Die landschaftliche Vielfalt Schleswig-Holsteins – geprägt von Nord- und Ostseeküsten, sanften Hügeln, Seenlandschaften und historischen Städten – macht das Bundesland zu einem attraktiven Standort für Filmschaffende. Die authentischen Kulissen verleihen Produktionen eine besondere Atmosphäre und tragen zur visuellen Erzählkraft bei.

Zahlreiche bekannte Produktionen haben Schleswig-Holstein als Drehort gewählt:

  • „Immenhof“-Filme: Die beliebten Heimat- und Pferdefilme der 1950er Jahre wurden auf Gut Rothensande bei Malente gedreht, das als Kulisse für den fiktiven Immenhof diente. Das Gut wurde später aufwendig saniert und beherbergt heute das „Hotel Gut Immenhof“.
  • „Neuer Wind im Alten Land“: Die mehrteilige Serie des ZDF spielt im Alten Land. Wir haben für Sie einige der Drehorte zu „Neuer Wind im Alten Land“ ausfindig gemacht.
  • Neues aus Büttenwarder: Die NDR-Kultserie spielt im fiktiven Dorf Büttenwarder. Als Drehort für den Gasthof „Unter den Linden“ dient das Hotel „Stormarnsche Schweiz“ in Grönwohld.
  • „Praxis mit Meerblick“ – die Serie wurde unter zwar nicht in Schleswig-Holstein, sondern auf Rügen gedreht. Die Drehorte der Serie „Praxis mit Meerblick“ finden Sie bei prisma.de.
  • „Die Guldenburgs“: Die ZDF-Serie aus den 1980er Jahren nutzte Schloss Wotersen als Hauptdrehort für das Anwesen der Familie Guldenburg. Das barocke Schloss liegt in der Nähe von Büchen und diente als zentrale Kulisse der Serie.
  • „Morden im Norden“: Die Krimiserie spielt in Lübeck und Umgebung. Zahlreiche Szenen wurden in der historischen Altstadt Lübecks gedreht, wodurch die Stadt einen prägenden Charakter in der Serie erhält.

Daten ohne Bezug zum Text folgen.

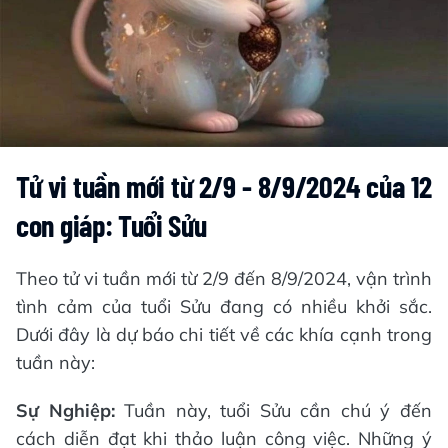
Tử vi tuần mới từ 2/9 - 8/9/2024 của 12
con giáp: Tuổi Sửu
Theo tử vi tuần mới từ 2/9 đến 8/9/2024, vận trình
tình cảm của tuổi Sửu đang có nhiều khởi sắc.
Dưới đây là dự báo chi tiết về các khía cạnh trong
tuần này:
Sự Nghiệp:
Tuần này, tuổi Sửu cần chú ý đến
cách diễn đạt khi thảo luận công việc. Những ý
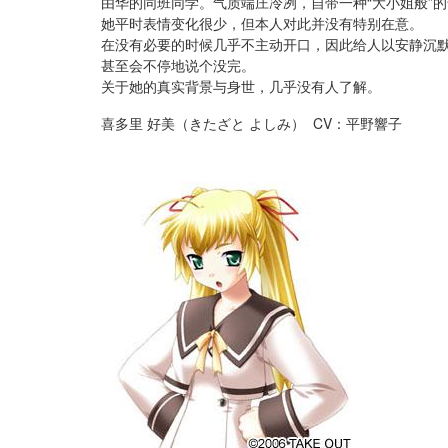
由华的同班同学。气质端庄冷冽，自带一种“大小姐般”
她平时表情变化很少，但本人对此并没有特别在意。
在没有必要的时候几乎不主动开口，因此给人以安静沉
甚至会不停地说个没完。
关于她的真实背景与身世，几乎没有人了解。
喜多里 好美（きたざと よしみ） CV：平野響子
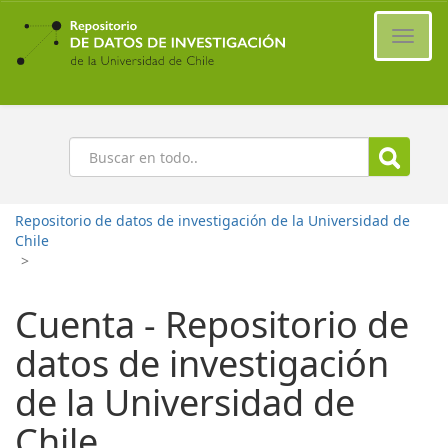
Ir
al
Cambi
contenido
naveg
principal
Buscar
Repositorio de datos de investigación de la Universidad de
Chile
>
Cuenta - Repositorio de
datos de investigación
de la Universidad de
Chile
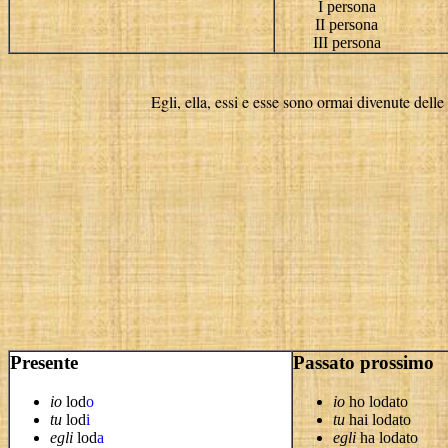
I persona
II persona
III persona
Egli, ella, essi e esse sono ormai divenute delle
Presente
Passato prossimo
io
lod
o
io
ho lodato
tu
lod
i
tu
hai lodato
egli
lod
a
egli
ha lodato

  • „Robbi, Tobbi und das Fliewatüüt“: Die Neuverfilmung des Kinderklassikers von 2015 nutzte Friedrichstadt als Kulisse für die fiktive Kleinstadt Tütermoor. Die charakteristischen Grachten und historischen Gebäude Friedrichstadts trugen zur märchenhaften Atmosphäre des Films bei. ACE
  • „Restrisiko“: Der Katastrophenfilm von 2011 nutzte verschiedene Orte in der Gemeinde Seester als Kulisse. Die ländliche Umgebung und die Nähe zur Elbe boten passende Szenerien für die Handlung.
  • „Dreamgate“: Dieser Fantasy-Jugendfilm aus dem Jahr 2000 wurde größtenteils auf der Insel Helgoland sowie auf Gut Hasselburg gedreht. Die beeindruckenden Landschaften und historischen Gebäude Schleswig-Holsteins trugen zur mystischen Atmosphäre des Films bei.
  • „Unter anderen Umständen“: Die ZDF-Krimireihe nutzt den Wikingturm in Schleswig sowohl im Vorspann als auch in verschiedenen Folgen als markanten Handlungs- und Drehort. Das 90 Meter hohe Wohnhochhaus prägt die Skyline der Stadt und bietet eine beeindruckende Kulisse.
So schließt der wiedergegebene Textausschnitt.